Quinn acknowledged that it helped that she is an avid reader and had substantial writing experience before starting the Ph.D. While in the program, she also co-wrote a book, The Community Schools Revolution, which will be out on June 1. The book, which was supported by donations, is intended for policymakers and practitioners and will be available for free.

Quinn’s penchant for social justice stretches back to her own childhood. She was 12 years old in 1956 when the Supreme Court issued its Brown vs. Board of Education decision.
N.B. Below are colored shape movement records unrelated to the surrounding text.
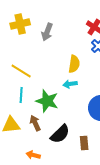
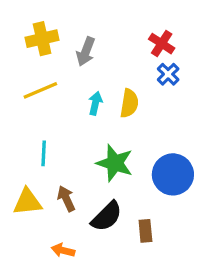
yellow line: (21, 71) -> (40, 90), moved, turned -55
cyan arrow: (70, 84) -> (95, 103), moved, turned 112
green star: (47, 101) -> (115, 163), moved

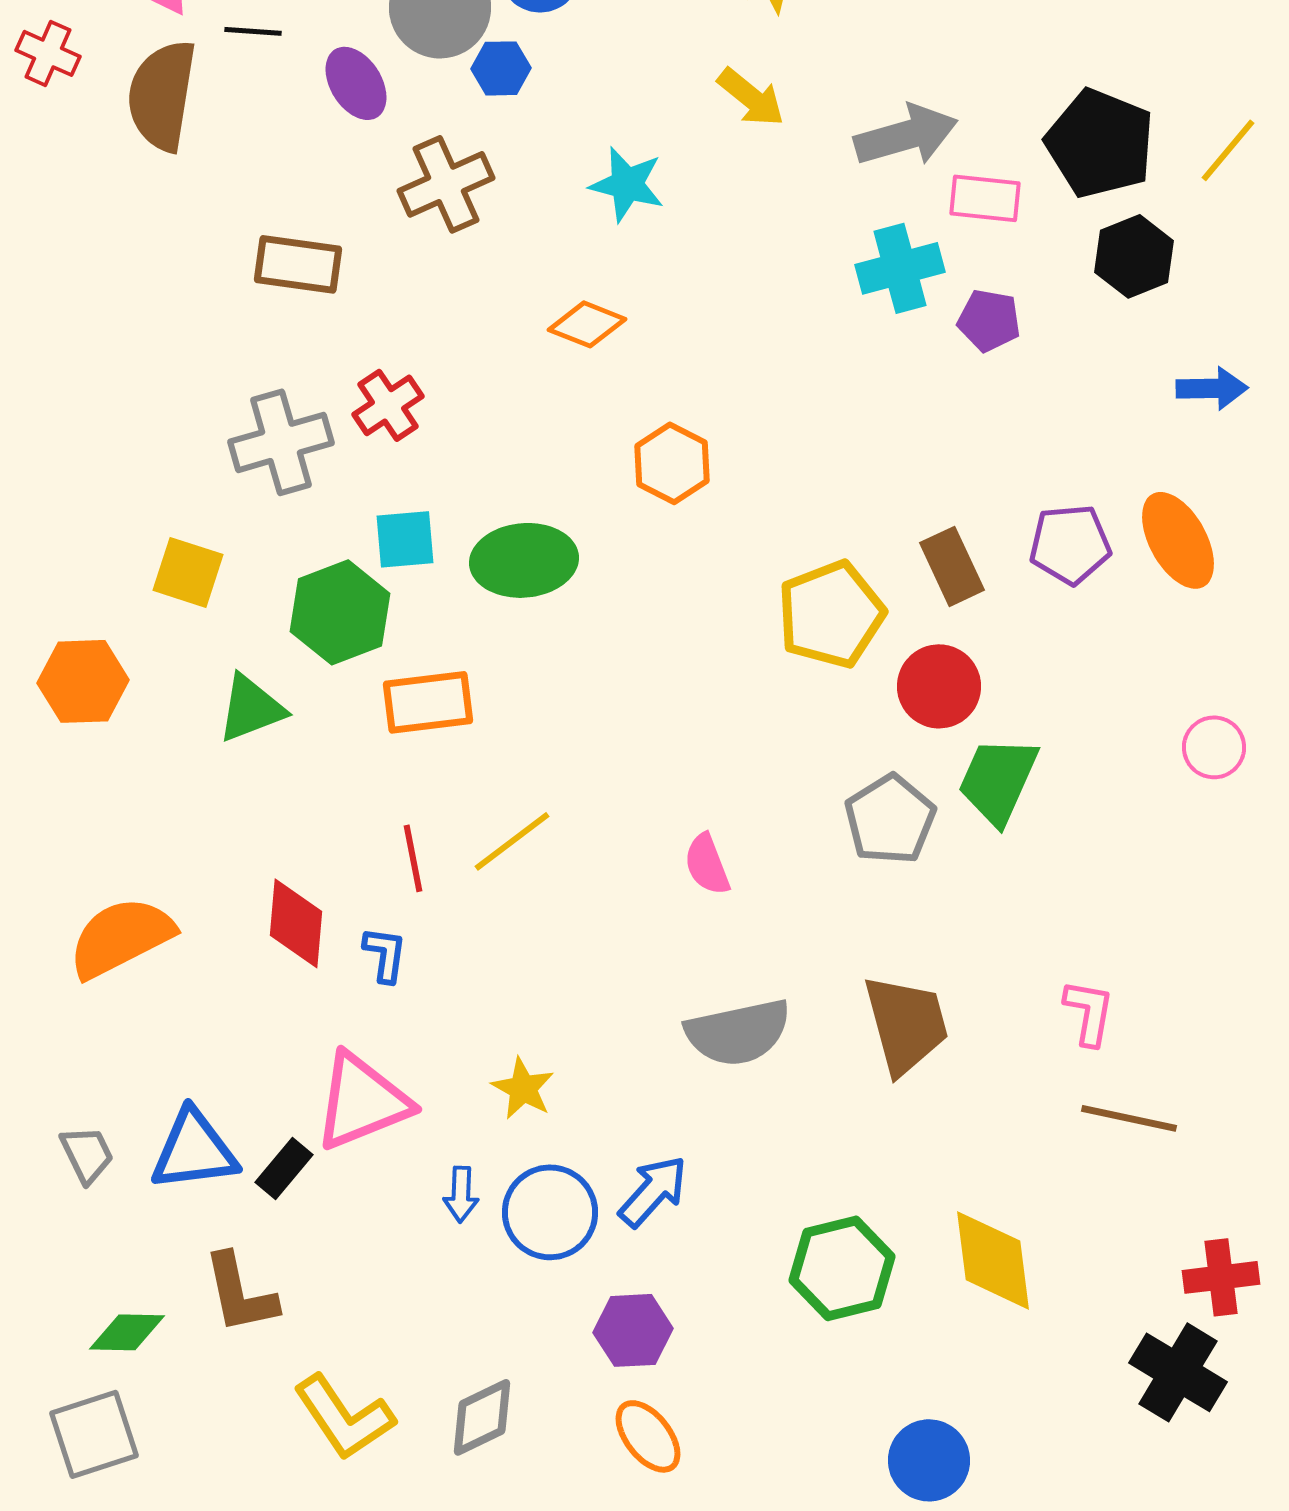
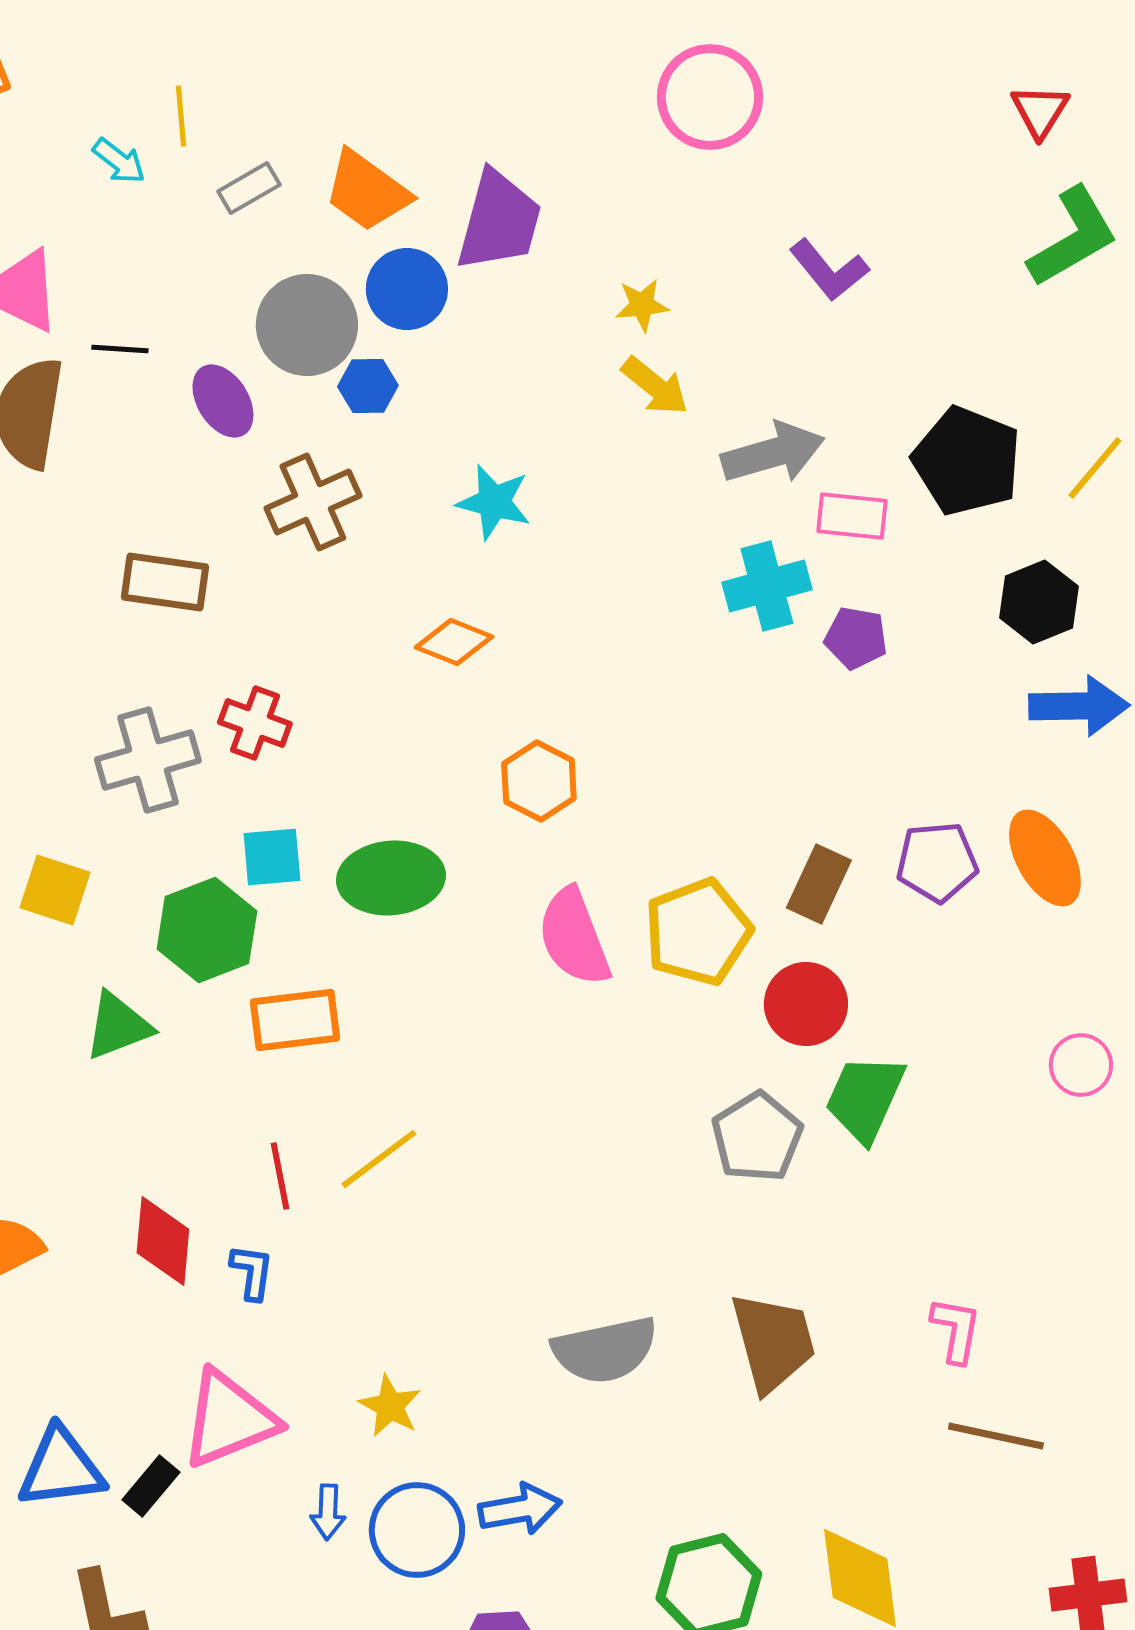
yellow arrow: (751, 97) -> (655, 386), moved
black hexagon: (1134, 256) -> (1039, 602), moved
blue arrow: (1212, 388) -> (1079, 706), size x1.4
red cross: (388, 405) -> (255, 723), turned -36
brown rectangle: (952, 566) -> (819, 884), turned 50
pink semicircle: (707, 864) -> (574, 937), moved, size x1.6
blue arrow: (653, 1191) -> (520, 1509), turned 38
That same year, she moved with her family from Ridgewood, New Jersey, to Norfolk, Virginia. “The racial animosity in Norfolk resulted in the closure of the entire public school system,” she said. “I watched my mother become politically active and, I think, radicalized.” Her mother started the first racially integrated Girl Scout troop in the area and began working on fair housing issues, Quinn said. “I gained a firsthand understanding of some of the underlying unfairness and outright discrimination that permeates American society,” she said.

With her Ph.D., Quinn has gained the credibility and sense of purpose she sought. “I'm not retired,” she said. “I'm rewiring. I'm doing something else with what I care about.”